** Data under study follows **

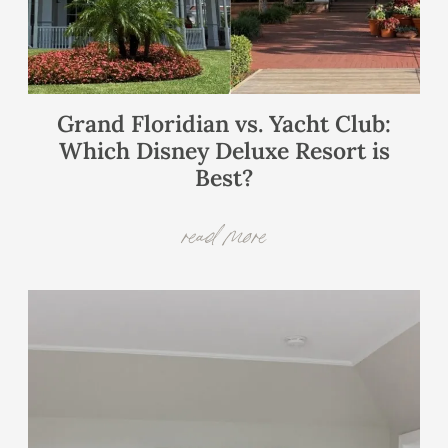
Grand Floridian vs. Yacht Club:
Which Disney Deluxe Resort is
Best?
read more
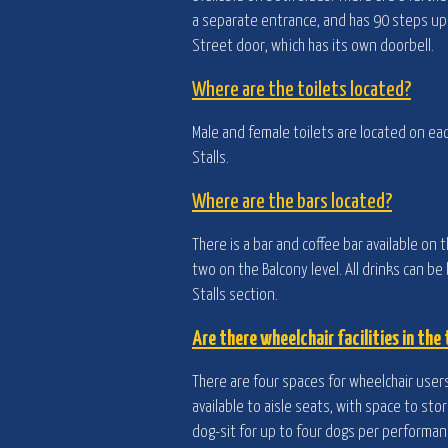
a separate entrance, and has 90 steps up t
Street door, which has its own doorbell.
Where are the toilets located?
Male and female toilets are located on eac
Stalls.
Where are the bars located?
There is a bar and coffee bar available on t
two on the Balcony level. All drinks can b
Stalls section.
Are there wheelchair facilities in the
There are four spaces for wheelchair users 
available to aisle seats, with space to st
dog-sit for up to four dogs per performanc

** End of Data under study **

* The task
Reproduce the lines from the one containing "Male and female toilets are located on eac" to the end of the entries, keeping both ends and adding nothing.

* Your response
Male and female toilets are located on eac
Stalls.
Where are the bars located?
There is a bar and coffee bar available on t
two on the Balcony level. All drinks can b
Stalls section.
Are there wheelchair facilities in the
There are four spaces for wheelchair users 
available to aisle seats, with space to st
dog-sit for up to four dogs per performanc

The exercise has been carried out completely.